L'agente interrompt tout geste pour le procès-verbal.

L'AGENTE DE POLICE
On peut -

MADAME SIMONON (honteuse)
Et vous savez quoi c'est pas ma fille qui me l'a offert. Je la vois plus ma fille.

L'AGENTE DE POLICE (après un temps, de pudeur évidente)
Comment ça se fait ?

MADAME SIMONON
Elle s'est disputée avec son père, mon défunt mari, pour une raison stupide. Enfin j'ai toujours trouvé qu'elle était stupide… Mais ils ont jamais fait la paix. Et elle m'a mise dans le sac, d'une pierre deux coups.

L'AGENTE DE POLICE
Et votre petite-fille dont vous parlez si souvent ?

MADAME SIMONON
Elle suit sa mère, c'est normal. Elle vient plus me voir depuis au moins dix ans… Le baladeur que j'ai elle l'a oublié la dernière fois qu'elle est venue. Vous avez pas percuté que c'était un vieux modèle ?
(L'agente de police nie de la tête)
Même l'histoire du chien c'est des conneries. C'est pas ma fille qui me l'a acheté, pour me tenir compagnie. C'est moi. A la SPA, comme une conne.

L'AGENTE DE POLICE
Pourquoi dire…

MADAME SIMONON
C'est dur d'avouer qu'on est seule. Et en ce moment ça pèse encore plus lourd…

Un temps. Madame Simonon fait un léger sourire à la policière, triste et un peu honteux. L'agente est touchée… Mais prend une attitude faussement désolée.

L'AGENTE DE POLICE (faisant mine de dresser le PV)
Bon… Bah ça change pas grand-chose à nos affaires… Je vous annonce que le montant de la verbalisation sera de… Un déjeuner par semaine.

MADAME SIMONON
C'est gentil Mademoiselle, mais je demande pas à ce qu'on me prenne en pitié.

L'AGENTE DE POLICE
Rien à voir avec moi, Madame Simonon. C'est la loi.

Madame Simonon a un rictus assez tendre, émue par l'attention de la jeune femme.

L'AGENTE DE POLICE
Donc un déjeuner par semaine. Non, deux… Au cas où je retrouve votre chien avec mon flair exceptionnel.

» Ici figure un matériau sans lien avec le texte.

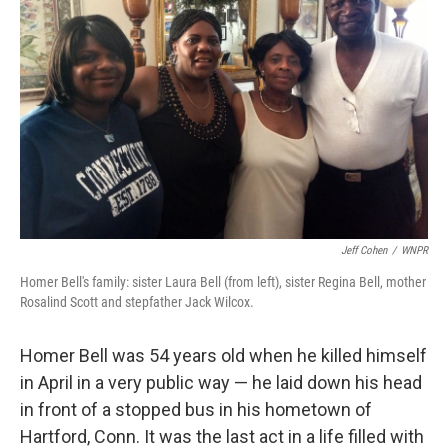
Jeff Cohen
/
WNPR
Homer Bell's family: sister Laura Bell (from left), sister Regina Bell, mother
Rosalind Scott and stepfather Jack Wilcox.
Homer Bell was 54 years old when he killed himself
in April in a very public way — he laid down his head
in front of a stopped bus in his hometown of
Hartford, Conn. It was the last act in a life filled with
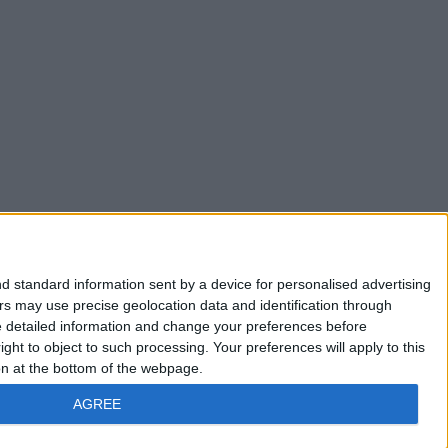
d standard information sent by a device for personalised advertising
s may use precise geolocation data and identification through
e detailed information and change your preferences before
ht to object to such processing. Your preferences will apply to this
ton at the bottom of the webpage.
AGREE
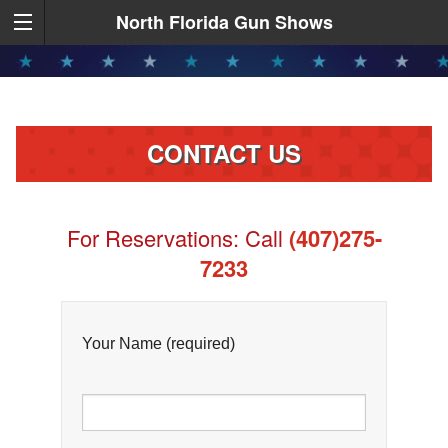
North Florida Gun Shows
CONTACT US
For Reservations: Call
(407)275-
7233
Your Name (required)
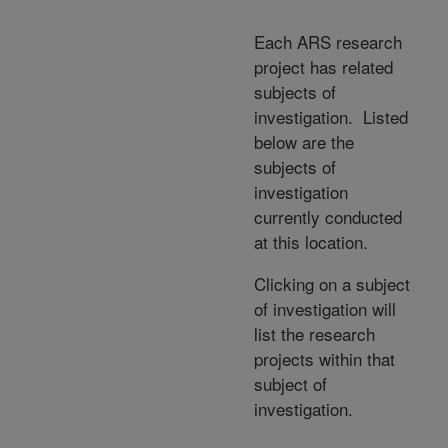
Each ARS research
project has related
subjects of
investigation. Listed
below are the
subjects of
investigation
currently conducted
at this location.
Clicking on a subject
of investigation will
list the research
projects within that
subject of
investigation.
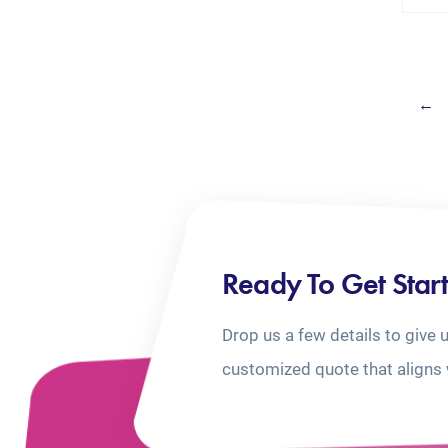
←
Ready To Get Star
Drop us a few details to give 
customized quote that aligns 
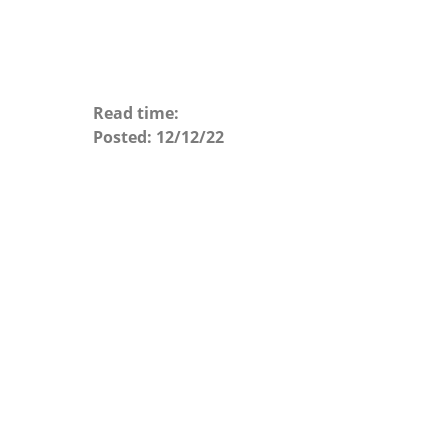
Read time:
Posted:
12/12/22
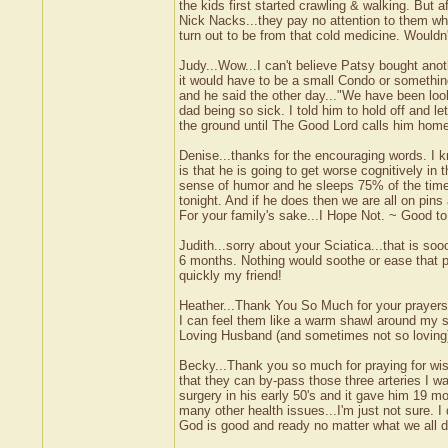
the kids first started crawling & walking. But 
Nick Nacks...they pay no attention to them wha
turn out to be from that cold medicine. Wouldn
Judy...Wow...I can't believe Patsy bought ano
it would have to be a small Condo or somethi
and he said the other day..."We have been loo
dad being so sick. I told him to hold off and le
the ground until The Good Lord calls him home
Denise...thanks for the encouraging words. I k
is that he is going to get worse cognitively in
sense of humor and he sleeps 75% of the time. 
tonight. And if he does then we are all on pins
For your family's sake...I Hope Not. ~ Good 
Judith...sorry about your Sciatica...that is soo
6 months. Nothing would soothe or ease that p
quickly my friend!
Heather...Thank You So Much for your prayer
I can feel them like a warm shawl around my s
Loving Husband (and sometimes not so loving) 
Becky...Thank you so much for praying for wisd
that they can by-pass those three arteries I w
surgery in his early 50's and it gave him 19 mo
many other health issues...I'm just not sure. 
God is good and ready no matter what we all do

Madame Simonon tique : intriguée elle fixe l'agente de police… Qui lui répond d'un clin d’œil complice.
 

13. INT/CRÉPUSCULE. LOGE DU CONCIERGE

On tape à la porte. Une main d'homme venue du hors-champ l'ouvre et dévoile Madame Simonon sur le palier qui instantanément tend les bras tout sourire.

LE CONCIERGE (la quarantaine, tend le carlin)
Je savais que c'était vous Nadine, il a été sage comme tout !

MADAME SIMONON (saisit le chien, le serre dans ses bras, le couvre de baisers)
Mon Bogie… Merci beaucoup !

LE CONCIERGE
C'est pas moi qu'il faut remercier mais la petite fliquette qui l'a déposé… Vous avez eu de la chance qu'elle soit tombée dessus !

MADAME SIMONON
C'est vrai…
(Elle ne peut réprimer un sourire ému)
Je suis peut-être pas si seule que ça finalement…

LE CONCIERGE
Bah non Madame Simonon enfin ! Je pense à vous moi !

Le concierge s'éclipse une poignée de secondes, revient avec un plat à tarte recouvert d'aluminium.

LE CONCIERGE
Celle-là je l'ai faite juste pour vous : pied de porc gelée de fraise, une recette originale vue sur internet, vous m'en direz des nouvelles !

Madame Simonon, d'une répulsion réflexe, s'apprête à refuser en hochant la tête. Puis il semble lui venir une idée :

MADAME SIMONON (retrouve son ton malicieux)
Ce sera avec plaisir : je reçois demain midi…
 

14. EXT/JOUR. RUE

Le générique de fin défile sur les images du petit carlin qui arpente nonchalamment les rues de Cannes.